Monday, April 17, 2017

Clinic Files Amicus Brief on Debt Collection

The Mortgage Foreclosure Litigation Clinic at Yale Law School (MFLC), along with the Public Good Law Center (affiliated with the UC Berkeley School of Law) and the Economic Justice Project of Notre Dame Clinical Law Center, has filed an amicus brief with the U.S. Supreme Court in Henson v. Santander Consumer USA, which is scheduled for argument this Tuesday, April 18. The case concerns whether the Fair Debt Collection Practices Act (FDCPA) covers entities that regularly attempt to collect debts that they purchased in default. Santander Consumer USA is accused of purchasing defaulted debts and demanding payment from Petitioners even though it knew the original creditor had waived the debts as part of a class-action settlement.

The amicus brief supports the Petitioners, relying on the Clinic’s experience with debt collection to argue that reading the FDCPA narrowly would allow lender misconduct to escape scrutiny, in contravention of congressional intent. Petitioners are represented by Kevin Russell ’94, a partner at Goldstein & Russell, P.C. “We enjoyed the opportunity to help shape how this important consumer-protection statute is understood and enforced,” said Anderson Tuggle ’18, a law student intern with the MFLC. “Not only were we able to submit a brief to the Court, but we also helped moot a seasoned Supreme Court advocate, which was an amazing learning experience.”

The Mortgage Foreclosure Litigation Clinic has been representing homeowners fighting foreclosure in Connecticut since 2008. Although most of the Clinic’s litigation against banks and mortgage servicers occurs in trial courts, the Clinic has also developed a burgeoning appellate practice. In addition to filing an amicus brief in the U.S. Supreme Court’s 2015 Term, the Clinic has filed amicus and merits briefs with appellate courts in several states and its members have testified before the Connecticut legislature on foreclosure policy.

“Because our Clinic deals with mortgages in foreclosure, we regularly see the negative effects of unscrupulous debt buyers,” said James Mandilk ’17, a student director of the MFLC. “Increasingly in the past three years, debts have been sold to entities that are willing to engage in ruthless debt collection practices rather than working with homeowners to keep them in their homes and build stronger communities. Congress recognized that, unlike those who originate debt, debt buyers have no vested interest in their relationship with consumers. That is why the FDCPA puts special restrictions on debt buyers.”

Purchasers of consumer debt, or “debt buyers,” have multiplied in size and scope in the decades following passage of the FDCPA in 1977 to become part of a multibillion-dollar industry. Because the FDCPA largely predates the debt-buying industry, the statute does not recognize debt buyers as a class even though debt buyers are responsible for a large part of the abuses that still pervade the debt-collection industry today, according to the Clinic.
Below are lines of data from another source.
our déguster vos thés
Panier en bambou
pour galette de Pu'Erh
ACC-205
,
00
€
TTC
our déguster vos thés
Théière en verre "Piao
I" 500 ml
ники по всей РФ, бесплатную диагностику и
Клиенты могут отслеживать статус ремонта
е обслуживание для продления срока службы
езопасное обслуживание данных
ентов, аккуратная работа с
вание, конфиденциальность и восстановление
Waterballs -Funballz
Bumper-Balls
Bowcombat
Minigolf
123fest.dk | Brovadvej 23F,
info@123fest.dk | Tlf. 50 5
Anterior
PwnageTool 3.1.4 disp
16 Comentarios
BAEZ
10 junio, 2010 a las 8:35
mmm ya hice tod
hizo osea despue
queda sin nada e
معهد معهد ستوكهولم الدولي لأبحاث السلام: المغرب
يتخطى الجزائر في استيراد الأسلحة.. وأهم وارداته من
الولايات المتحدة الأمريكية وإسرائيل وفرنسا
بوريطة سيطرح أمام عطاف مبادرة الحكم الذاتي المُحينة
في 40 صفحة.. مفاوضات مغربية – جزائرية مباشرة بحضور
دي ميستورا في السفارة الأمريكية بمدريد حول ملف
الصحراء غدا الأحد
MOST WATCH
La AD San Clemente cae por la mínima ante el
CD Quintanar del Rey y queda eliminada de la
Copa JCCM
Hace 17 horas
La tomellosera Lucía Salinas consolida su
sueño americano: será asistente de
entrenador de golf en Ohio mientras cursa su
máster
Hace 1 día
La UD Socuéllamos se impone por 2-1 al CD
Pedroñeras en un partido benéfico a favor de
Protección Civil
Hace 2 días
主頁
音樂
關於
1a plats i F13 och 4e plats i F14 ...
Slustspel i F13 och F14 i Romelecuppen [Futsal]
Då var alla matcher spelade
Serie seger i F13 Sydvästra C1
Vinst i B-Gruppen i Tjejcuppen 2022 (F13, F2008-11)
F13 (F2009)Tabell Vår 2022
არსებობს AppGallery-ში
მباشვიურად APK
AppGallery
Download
The multiple rounds of packaging and selling debt that fuel the debt-buying industry are commonplace across the consumer-lending industry, from medical and credit-card debt to student loans and home mortgages.

“Given the new administration’s decision not to participate in the case, we thought it particularly important that the Supreme Court receive a brief that explained the debt-buying environment and the decades of work done by government agencies to regulate these entities using the FDCPA,” said Solange Hilfinger-Pardo ’17, another Student Director of the MFLC.

The Clinic’s amicus brief supplemented the textual analysis and policy arguments in the Petitioners’ Brief by exploring the disruptive consequences Santander’s cramped interpretation of the FDCPA would have for consumers and agencies seeking to hold debt buyers accountable for abusive collection practices. The amicus brief first argued that Santander’s interpretation would create a loophole that would allow relatively sophisticated debt collectors to evade FDCPA coverage by purchasing debt they would otherwise have collected for a third party or by strategically diversifying their business practices. The brief also contended that Santander’s interpretation would undermine decades of FDCPA enforcement by private parties and government agencies and upend the longstanding understanding, reiterated in agency guidance, that the FDCPA covers debt buyers. “Exempting debt buyers that regularly collect debt they have acquired in default would fly in the face of agency judgments that FDCPA coverage of these entities is particularly important,” said Nathan Nash ’17, a law student intern with the MFLC. “Moreover, it would weaken consumer protections in an increasingly large and aggressive sector of the debt-collection industry.”

The case will be argued for Petitioners by Russell before the Court on April 18. An audio recording of the argument will be available on the Supreme Court’s website by Friday, April 21. A decision is expected by late June 2017. “We look forward to seeing how the Court addresses Petitioners’ arguments and are eager to work on similarly significant consumer protection questions in the future,” said Jeffrey Gentes, the MFLC’s co-supervisor.

The Mortgage Foreclosure Litigation Clinic is part of the Jerome N. Frank Legal Services Organization at Yale Law School.